Прежде чем продолжить разбор пьесы, давайте взглянем более пристально на взаимоотношения Пера Гюнта с женщинами. Он не может остаться с Сольвейг, несмотря на то, что знает – она любит его, и знает – по крайней мере осознает это несколько позднее, что и он сам любит ее. Но любовь – это не то, к чему он стремится. Он скорее стремится к «свободе» – такой «свободе», которая есть у блуждающего человека, но и связанного бесконечно растяжимой и гибкой пуповиной с женщиной, которая все это время ждет его дома. Эдвард Григ в своей сюите по пьесе Ибсена создает образ Сольвейг, поющей за прялкой в своем домике в ожидании Пера Гюнта. Если бы она не ждала его дома, если бы не оставалась привязанной к этому дому, то та пуповина оборвалась бы, а такая мнимая «свобода» просто бы исчезла.
Получается, что Пер Гюнт за свою жизнь так никогда и не решил для себя парадокс обретения свободы через необходимость отдавать себя другим. Свобода у таких людей – это даже не свобода от чего-то: это какое-то подобие свободы, когда мать всегда остается наготове. Из этого следует их навязчивое стремление всегда быть чем-то занятым: им надо постоянно пытаться что-то доказывать женщине, неважно, реальна она или выдумана, но одновременно они от этой женщины вечно куда-то убегают. В терминах Кьеркегора «пер гюнты» пытаются быть самими собой, но не способны выбрать свое «Я».

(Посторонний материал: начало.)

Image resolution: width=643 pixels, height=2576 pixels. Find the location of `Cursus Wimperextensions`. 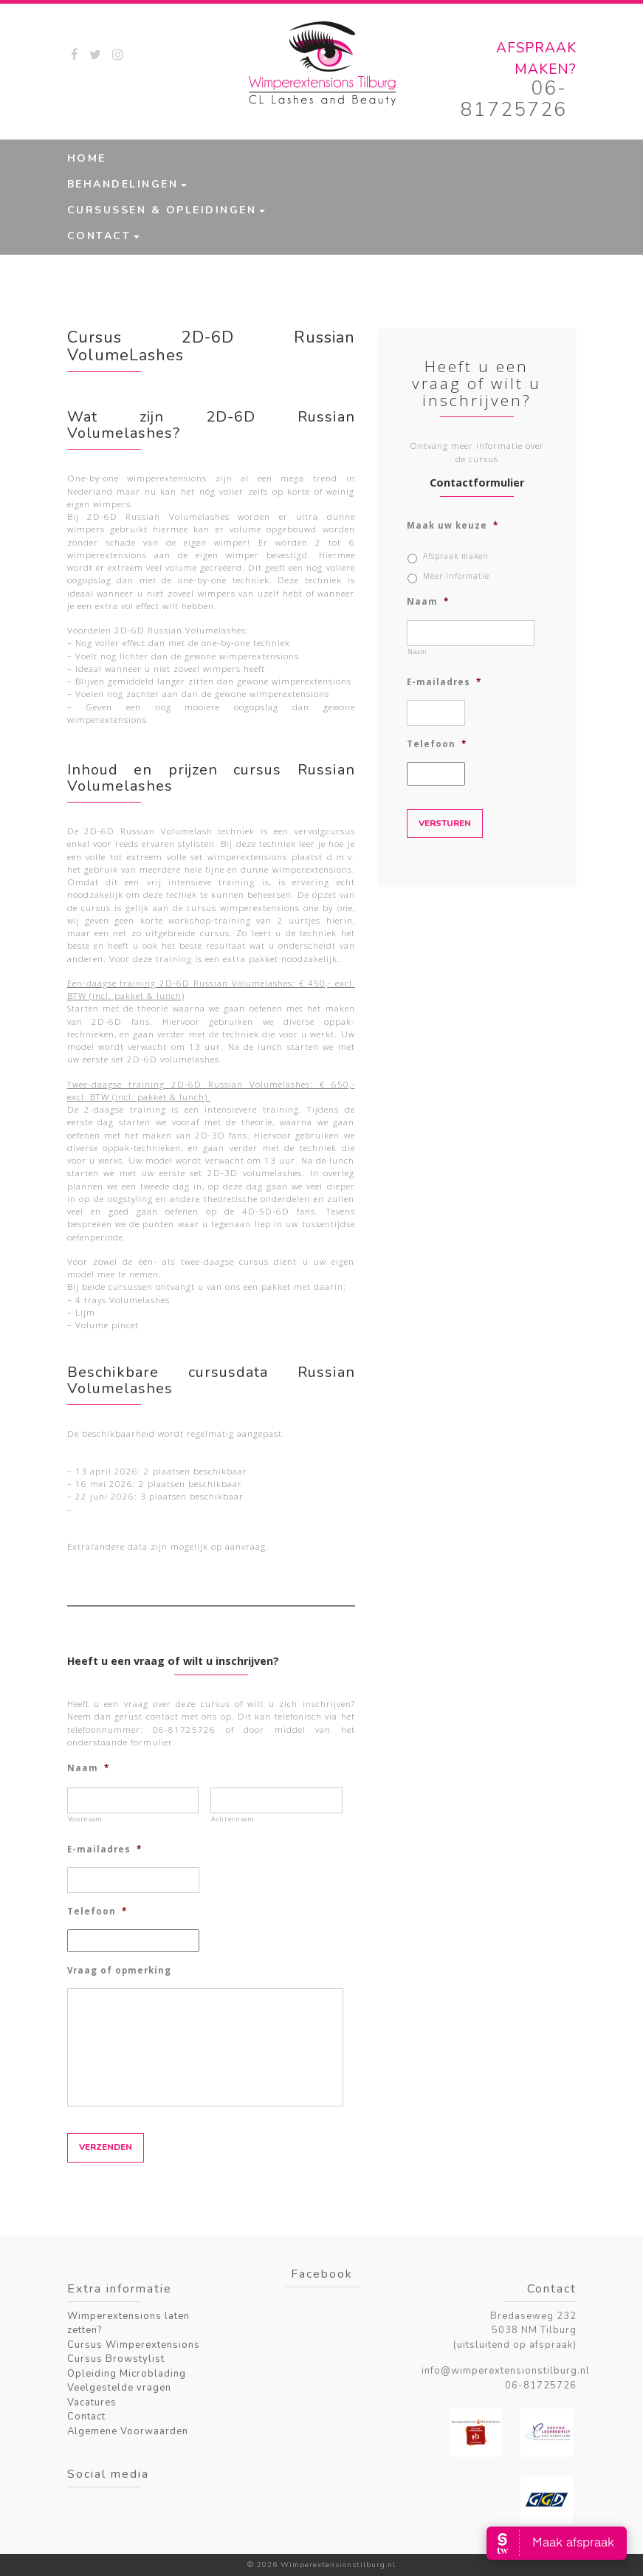

Cursus Wimperextensions is located at coordinates (133, 2345).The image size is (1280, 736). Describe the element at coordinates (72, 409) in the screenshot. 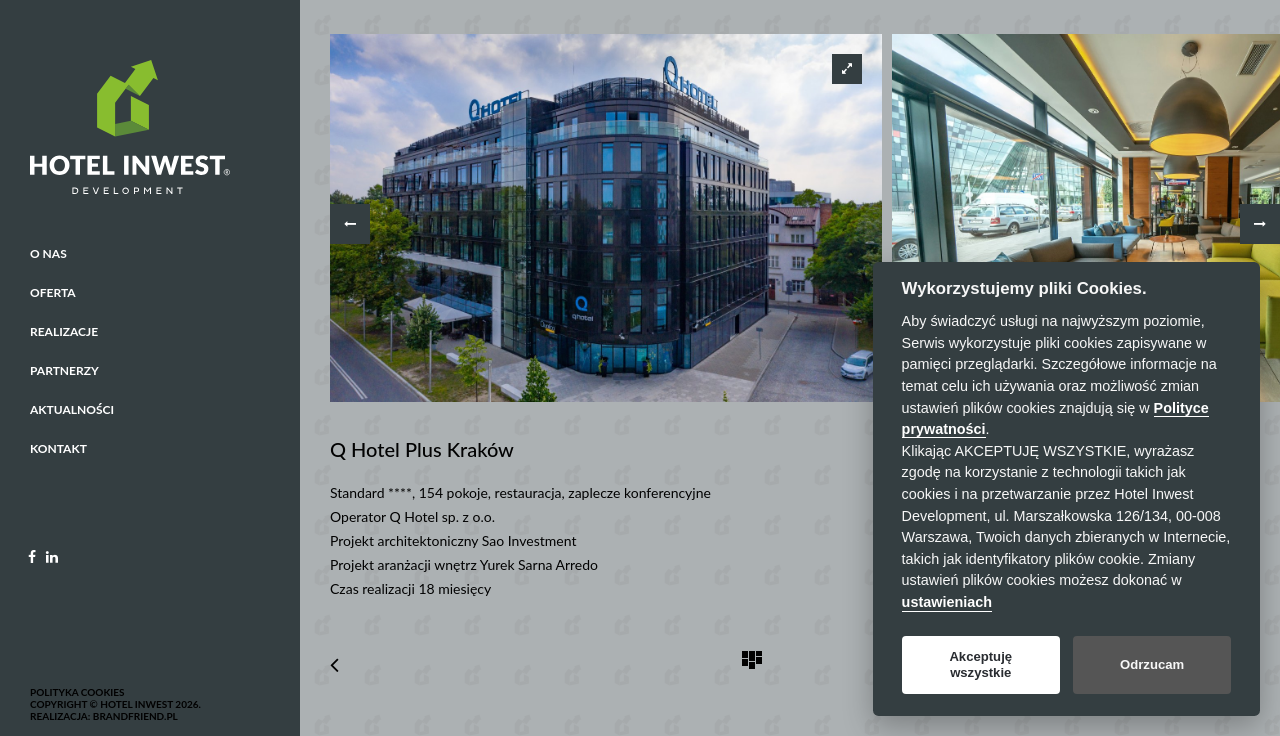

I see `Aktualności` at that location.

Эта дилемма проиллюстрирована несколькими интересными диалогами. Где-то ближе к началу пьесы Пер Гюнт говорит Сольвейг, будто пребывая в какой-то фантазии: «Моя королевна взята была с бою! Теперь королевский дворец я построю», и берется за топор, чтобы приступить к строительству. На поляну выходит пожилая женщина, которая говорит: «Ну, Пер легконогий…» Здесь «легконогий» обозначает склонность Пера перепрыгивать с корабля на корабль, с пирса на пирс (получается такой невольный каламбур[147]), так никуда и не добравшись, нигде не оставшись и даже не достигая какого-либо места.
Пер ГюнтТы кто? Ты о чем?ЖенщинаДавно мы знакомы, и рядом мой дом,Соседи мы.Пер ГюнтВот как? А я и не знал.ЖенщинаЯ дом возвела, чуть ты строиться стал.Пер Гюнт (стремясь уйти)Спешу я…ЖенщинаТы вечно, приятель, спешишь.Эта вечная спешка куда-то и является выражением той дилеммы, которая перед ним стоит: стремление выглядеть свободным от женщины, оставаясь одновременно крепко привязанным к ней. Кривой[148] говорит о Пере: «Хранят его женщины; сладить с ним – трудное дело». А Пер просит Хельгу передать Сольвейг: «Ты ей скажи, чтобы помнила все же!» Чего же на самом деле хотят люди с личностью Пера Гюнта, так это не собственно женщину или любовь, а чтобы женщина всегда была его тылом, стояла за спиной, всегда была дома и служила основой той тянущейся к нему пуповины.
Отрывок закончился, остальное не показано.